The U.S. News rankings of the undergraduate engineering programs accredited by ABET, formerly known as the Accreditation Board for Engineering and Technology, are based solely on the peer judgments of deans and senior faculty who rated each program they are familiar with on a scale from 1 (marginal) to 5 (distinguished). Engineering school deans and faculty members (two surveys were sent to each ABET-accredited engineering program) were surveyed in spring 2012 for this ranking.
We have separate rankings for undergraduate engineering programs at colleges that offer doctoral degrees in engineering and for engineering programs at colleges whose terminal degree in engineering is a bachelor's or master's. Research at the graduate level often influences the undergraduate curriculum, and engineering schools with doctoral programs in engineering tend to have the widest possible range of offerings.
Students who prefer a program focused on undergraduates can consult the list of top programs at schools whose terminal engineering degree is the bachelor's or master's. Thirty-four percent of those surveyed returned ratings of the group whose terminal degree in engineering is a bachelor's or master's; 54 percent did so for the doctoral group.

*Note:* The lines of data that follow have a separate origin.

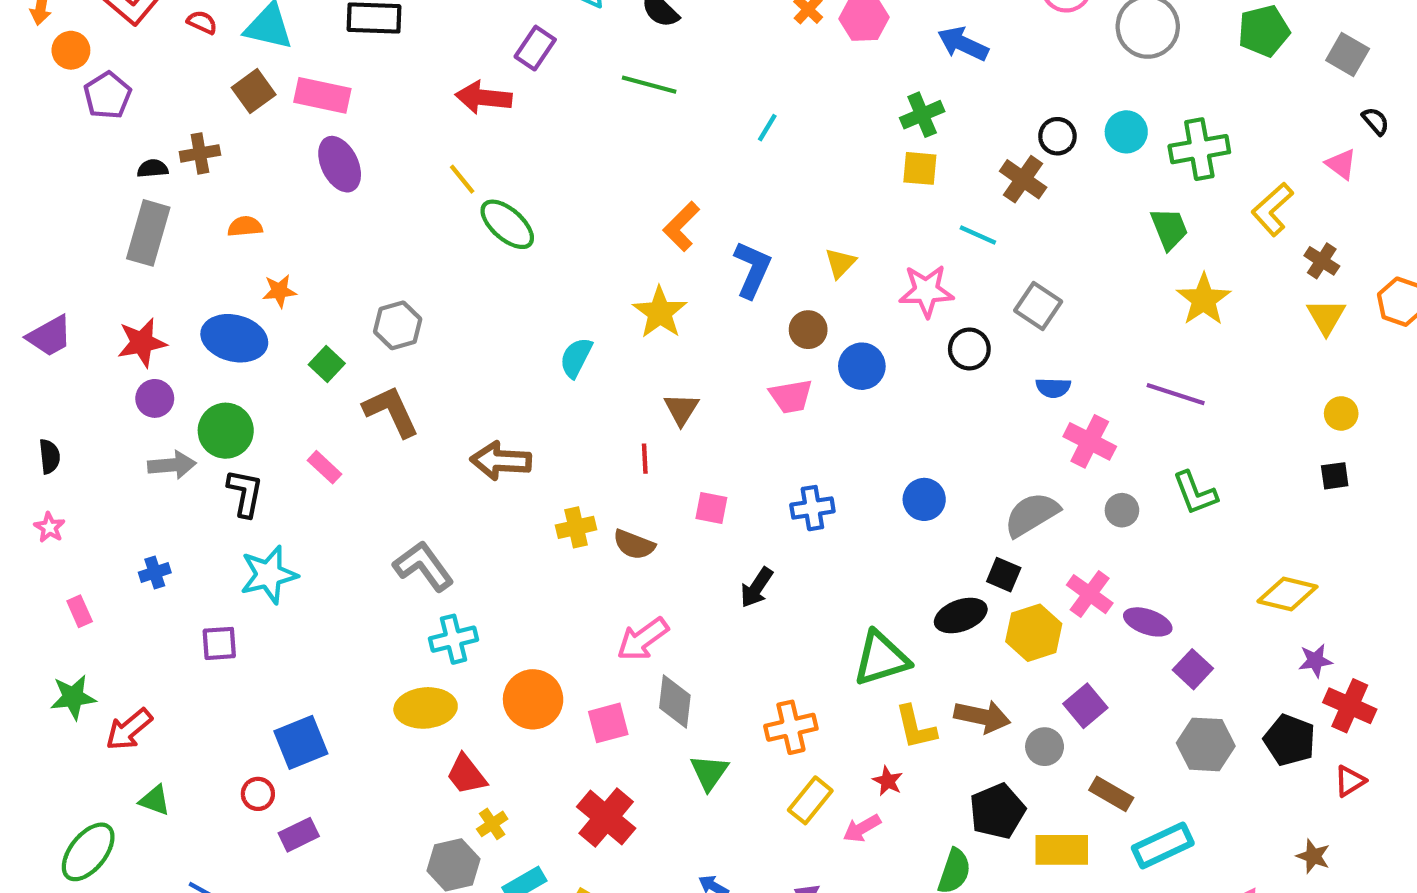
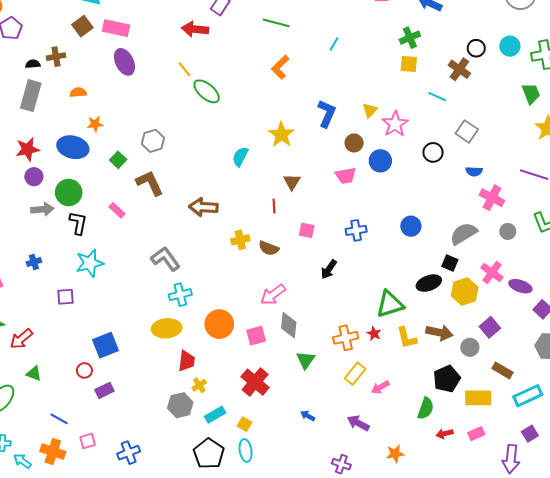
orange L-shape: (681, 226) -> (280, 67), moved
pink star: (926, 291) -> (395, 124), moved, turned -30
red trapezoid: (466, 775) -> (187, 361), turned -135
red star: (888, 781) -> (374, 334), moved

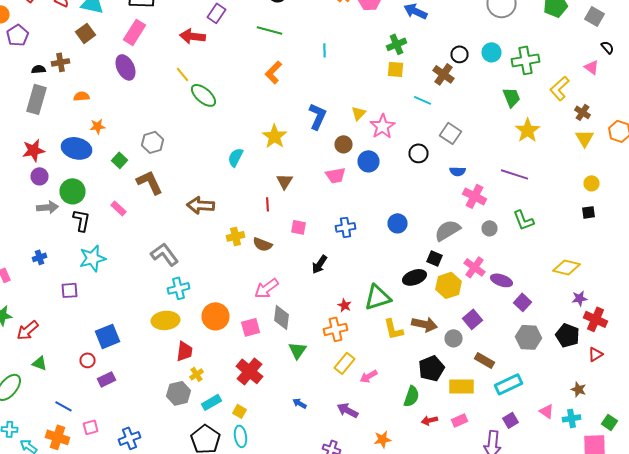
pink rectangle: (116, 28) -> (134, 32), moved, turned -70
cyan line: (334, 44) -> (324, 50), turned -32
red star: (374, 334) -> (344, 305), moved

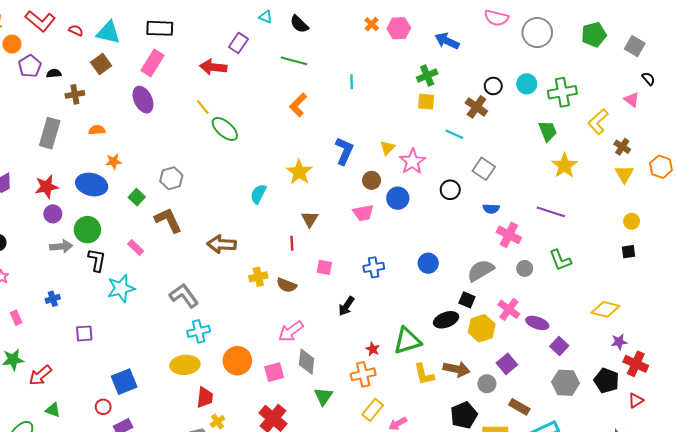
black semicircle: (38, 69) -> (54, 73), moved
cyan star: (92, 258) -> (121, 288), moved

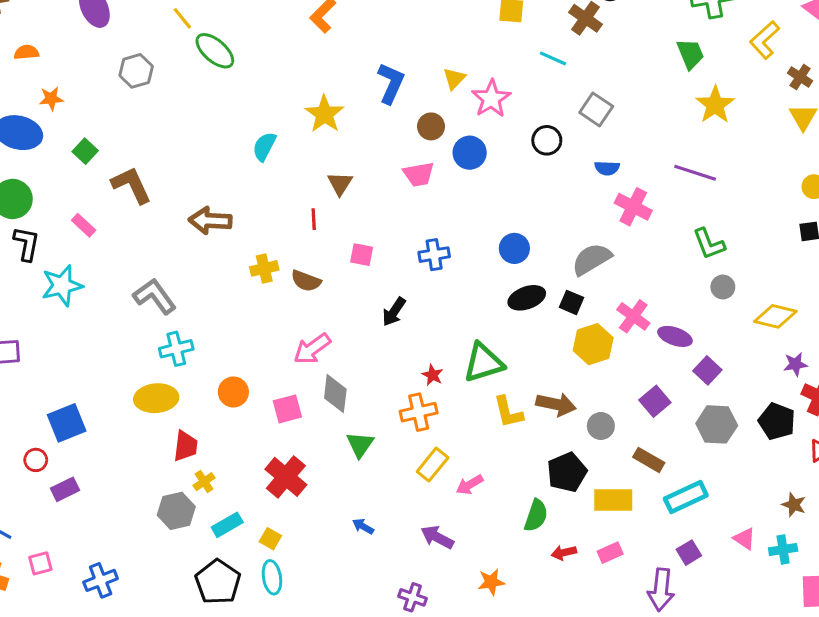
gray hexagon: (171, 178) -> (136, 71), moved
gray circle: (525, 268) -> (723, 287), moved
black ellipse: (446, 320) -> (527, 298), moved
orange circle: (237, 361) -> (233, 392), size x0.7
purple square: (507, 364) -> (655, 401), moved

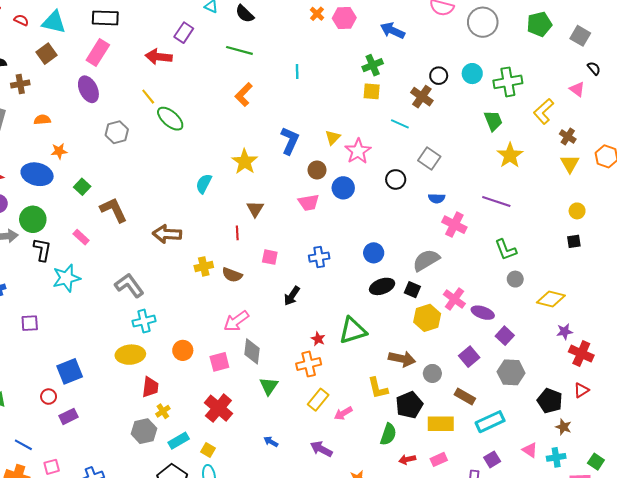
yellow L-shape: (508, 412) -> (378, 388), moved
black pentagon: (777, 421) -> (550, 401), moved

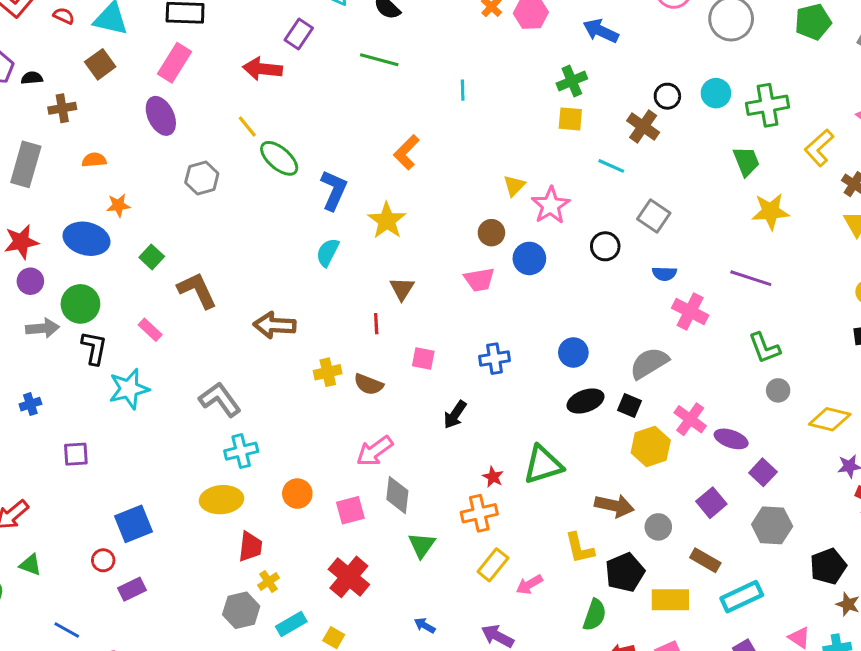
orange L-shape: (244, 95) -> (407, 152), moved
blue L-shape: (290, 141) -> (334, 190), moved
yellow star: (510, 155) -> (771, 211), turned 30
black pentagon: (550, 401) -> (828, 566), turned 30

We also asked those same respondents for nominations of the 10 best engineering programs in specialty areas; those receiving the most mentions in each appear on the site ranked in descending order. The rankings of the best engineering programs in a specialty also are based solely on the same spring 2012 peer survey. Schools offering any courses in that specialty are eligible to be ranked in that specialty area. The specialty rankings were not based on whether an engineering program has specific undergraduate level ABET accreditation in that specialty area.
The peer assessment surveys were conducted by Ipsos Public Affairs.